No other actor in the Oscar race has an arc this tricky to maneuver, and Mortensen does it with such reserved emotion that you almost take it for granted. It’s not until Ben stops lying to himself that the full power of Mortensen’s work becomes impossible to ignore. “I’ll ruin your lives,” he says to his children about why they can’t keep living with him. The silent emotional turmoil that follows as Ben drives away might just be the most bare one minute of Mortensen’s career.  He once again forces us to reconsider our sympathy for the character in a single glance.

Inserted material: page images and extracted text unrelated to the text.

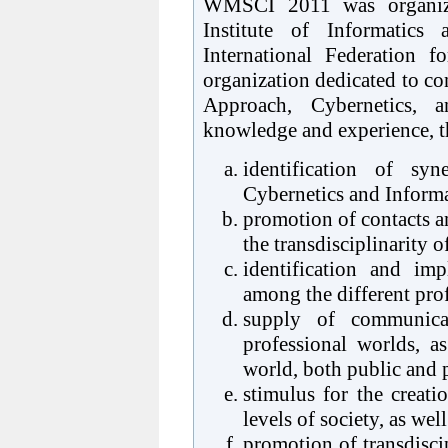
WMSCI 2011 was organize
Institute of Informatics
International Federation 
organization dedicated to co
Approach, Cybernetics, a
knowledge and experience, th
identification of syn
Cybernetics and Informa
promotion of contacts a
the transdisciplinarity 
identification and im
among the different pro
supply of communica
professional worlds, a
world, both public and pr
stimulus for the creati
levels of society, as wel
promotion of transdiscip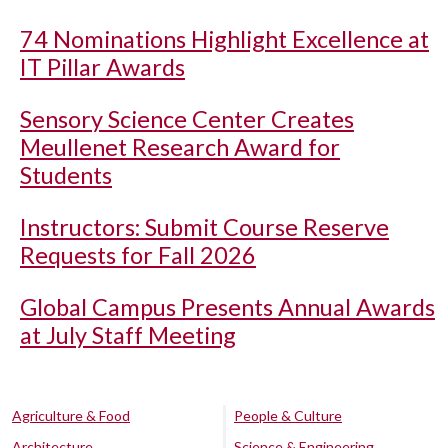
74 Nominations Highlight Excellence at
IT Pillar Awards
Sensory Science Center Creates
Meullenet Research Award for
Students
Instructors: Submit Course Reserve
Requests for Fall 2026
Global Campus Presents Annual Awards
at July Staff Meeting
Agriculture & Food
People & Culture
Architecture
Science & Engineering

He manages to break down Ben to his essential core — a parent who loves his children and just wants to do right by them, no matter the cost — and gets the viewer aching for his redemption.

"Captain Fantastic"
“Captain Fantastic”"Captain Fantastic"

That moment is the last step in Ben’s transformation and represents how radically Mortensen has broken down a character that started so safely in his wheelhouse. Back when “Captain Fantastic” was playing Cannes, the actor openly admitted to taking on roles that were “off the beaten path,” and that’s certainly the wild man we first meet.

But the story forces Ben — and, by default, Viggo — to get on the damn path. The final image says it all (spoiler warning): Ben, having just packed school lunches, sits in peace as his kids do their homework while eating breakfast. It’s the kind of domestic bliss you’d rarely associate Viggo with. He’s no longer a “man’s man,” but a domestic man. The magic of his performance isn’t just how right he makes this endpoint feel for the character, but also how rewarding he makes the journey to it.

READ MORE: Viggo Mortensen Doesn’t Need to Make Big Movies Anymore

There’s a moment earlier in the film where Ben’s daughter analyzes Professor Humbert from “Lolita.” “I hate him and feel sorry for him at the same time,” she says. A variation of that sentiment could apply to Ben as well. We don’t necessarily hate him, but our loyalty to him and his loyalty to himself is constantly being challenged, and it’s in this moral grey area where Mortensen’s performance thrives. He takes the viewer on a shapeshifting emotional journey, forcing us to admire, distrust, and ultimately put our faith in Ben. What other Best Actor nominee can you say that about? Mortensen taps into a paternal humanity so real, so honest that it more than holds its own against both frontrunners.

Power to Viggo, stick it to the Oscars!